*** RECORD EXTRACTS ***

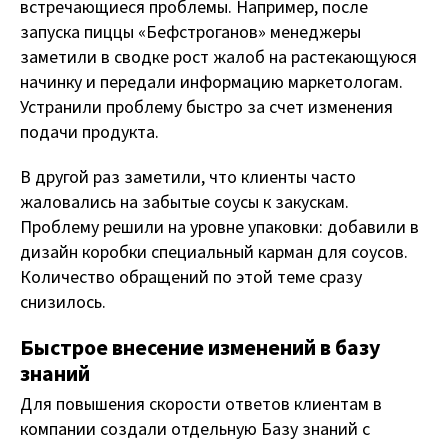
встречающиеся проблемы. ​​Например, после
запуска пиццы «Бефстроганов» менеджеры
заметили в сводке рост жалоб на растекающуюся
начинку и передали информацию маркетологам.
Устранили проблему быстро за счет изменения
подачи продукта.
В другой раз заметили, что клиенты часто
жаловались на забытые соусы к закускам.
Проблему решили на уровне упаковки: добавили в
дизайн коробки специальный карман для соусов.
Количество обращений по этой теме сразу
снизилось.
Быстрое внесение изменений в базу
знаний
Для повышения скорости ответов клиентам в
компании создали отдельную Базу знаний с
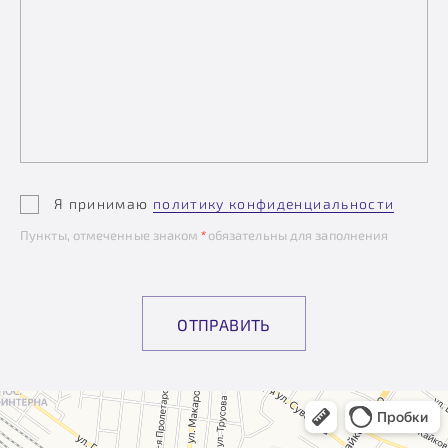
Я принимаю
политику конфиденциальности
Пункты, отмеченные знаком
*
обязательны для заполнения
ОТПРАВИТЬ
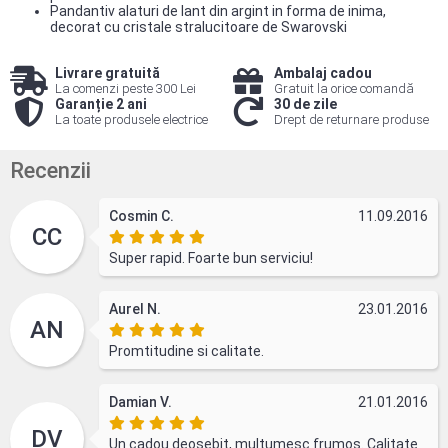
Pandantiv alaturi de lant din argint in forma de inima,
decorat cu cristale stralucitoare de Swarovski
Livrare gratuită
Ambalaj cadou
La comenzi peste 300 Lei
Gratuit la orice comandă
Garanție 2 ani
30 de zile
La toate produsele electrice
Drept de returnare produse
Recenzii
Cosmin C.
11.09.2016
CC
Super rapid. Foarte bun serviciu!
Aurel N.
23.01.2016
AN
Promtitudine si calitate.
Damian V.
21.01.2016
DV
Un cadou deosebit, multumesc frumos. Calitate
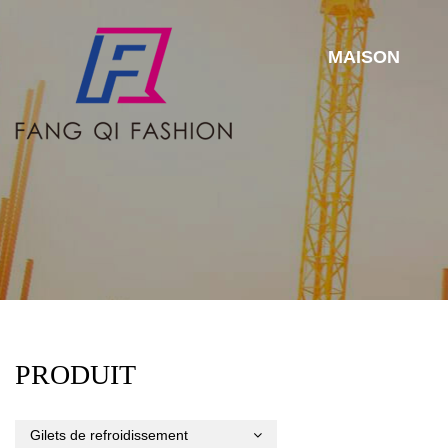
MAISON
PRODUIT
Gilets de refroidissement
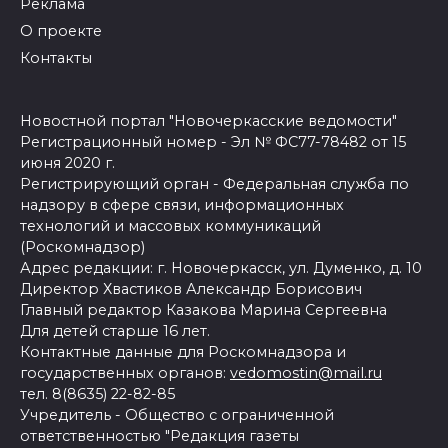
Реклама
О проекте
Контакты
Новостной портал "Новочеркасские ведомости"
Регистрационный номер - Эл № ФС77-78482 от 15
июня 2020 г.
Регистрирующий орган - Федеральная служба по
надзору в сфере связи, информационных
технологий и массовых коммуникаций
(Роскомнадзор)
Адрес редакции: г. Новочеркасск, ул. Думенко, д. 10
Директор Хвастиков Александр Борисович
Главный редактор Казакова Марина Сергеевна
Для детей старше 16 лет.
Контактные данные для Роскомнадзора и
государственных органов:
vedomostin@mail.ru
тел. 8(8635) 22-82-85
Учредитель - Общество с ограниченной
ответственностью "Редакция газеты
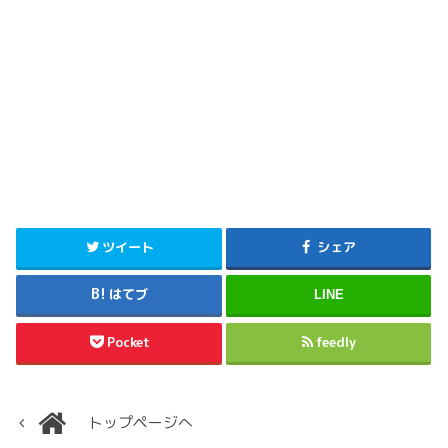
ツイート
シェア
はてブ
LINE
Pocket
feedly
トップページへ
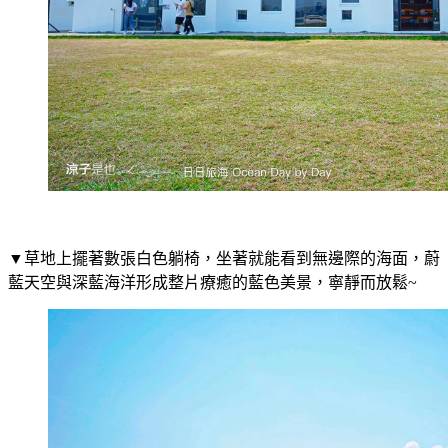
▼草地上擺著數張白色躺椅，坐著就能看到無邊際的海面，蔚
藍天空與深藍海洋形成整片療癒的藍色美景，寧靜而放鬆~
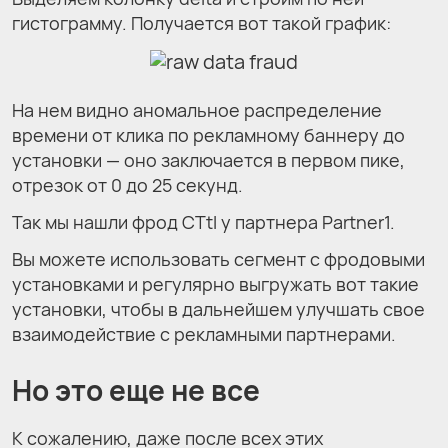
гистограмму. Получается вот такой график:
На нем видно аномальное распределение
времени от клика по рекламному баннеру до
установки — оно заключается в первом пике,
отрезок от 0 до 25 секунд.
Так мы нашли фрод CTtI у партнера Partner1.
Вы можете использовать сегмент с фродовыми
установками и регулярно выгружать вот такие
установки, чтобы в дальнейшем улучшать свое
взаимодействие с рекламными партнерами.
Но это еще не все
К сожалению, даже после всех этих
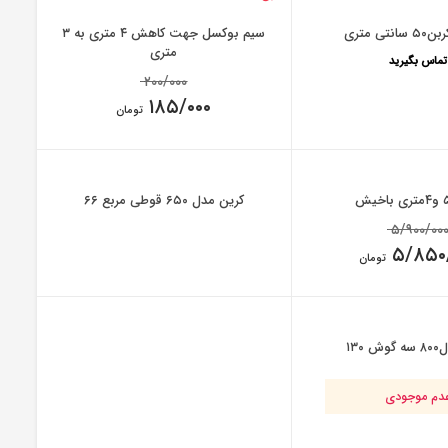
نتی متری
سیم بوکسل جهت کاهش ۴ متری به ۳
متری
تماس بگیرید
Original
۲۰۰/۰۰۰
price
۱۸۵/۰۰۰
was:
تومان
۲۰۰/۰۰۰ تومان.
Current
price
is:
۱۸۵/۰۰۰ تومان.
کرین مدل ۶۵۰ قوطی مربع ۶۶
Original
۵/۹۰۰/۰۰
price
۵/۸۵۰
was:
تومان
۵/۹۰۰/۰۰۰ تومان.
Current
price
is:
۵/۸۵۰/۰۰۰ تومان.
۱۳۰
دم موجودی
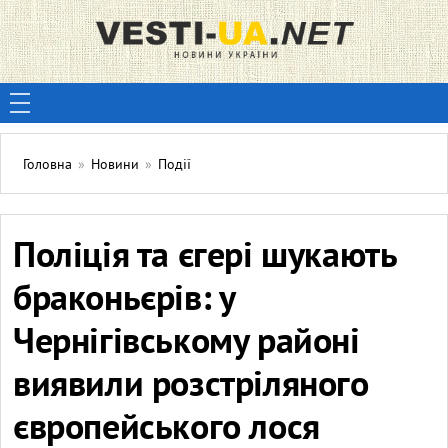
Головна
»
Новини
»
Події
Поліція та єгері шукають
браконьєрів: у
Чернігівському районі
виявили розстріляного
європейського лося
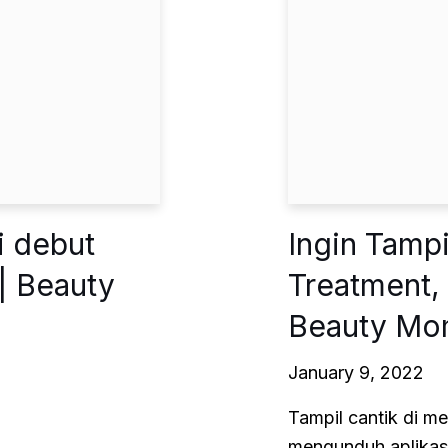
 debut
Ingin Tamp
| Beauty
Treatment, 
Beauty Mo
January 9, 2022
Tampil cantik di m
mengunduh aplikasi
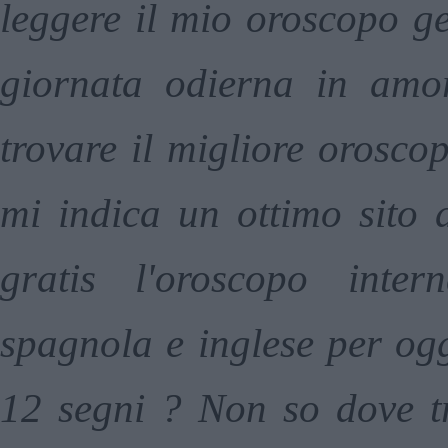
leggere il mio oroscopo ge
giornata odierna in amo
trovare il migliore orosco
mi indica un ottimo sito 
gratis l'oroscopo inter
spagnola e inglese per ogg
12 segni ? Non so dove tr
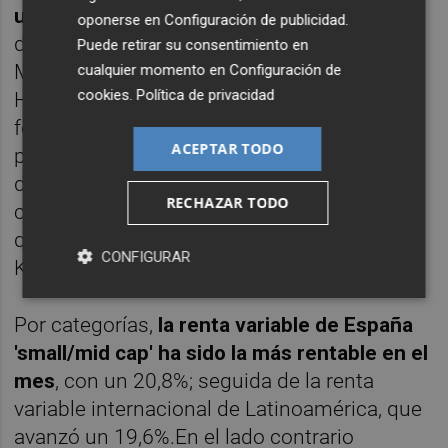
un mejor comportamiento
, con un avance
oponerse en
Configuración de publicidad
.
de un 27,4%. Está seguida por Cobas Asset
Puede retirar su consentimiento en
Management, con ganancias del 24,4%, y
cualquier momento en
Configuración de
cookies
.
Política de privacidad
Horos AM, que avanzó un 21,9% en sus
fondos el pasado noviembre. Entre las
ACEPTAR TODO
principales gestoras por patrimonio, Vdos
destaca que la rentabilidad en noviembre
RECHAZAR TODO
cierra en verde para todas y en una horquilla
que va del 1,2% (Unigest) al 3,9% de
CONFIGURAR
Kutxabank Gestión.
Por categorías,
la renta variable de España
'small/mid cap' ha sido la más rentable en el
mes
, con un 20,8%; seguida de la renta
variable internacional de Latinoamérica, que
avanzó un 19,6%.En el lado contrario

*** End of RECORD EXTRACTS ***

YOUR GOAL »
Write down every line of the data above that includes the string "Configuración".

OUTPUT OF THE EXERCISE »
Configuración de publicidad
Configuración de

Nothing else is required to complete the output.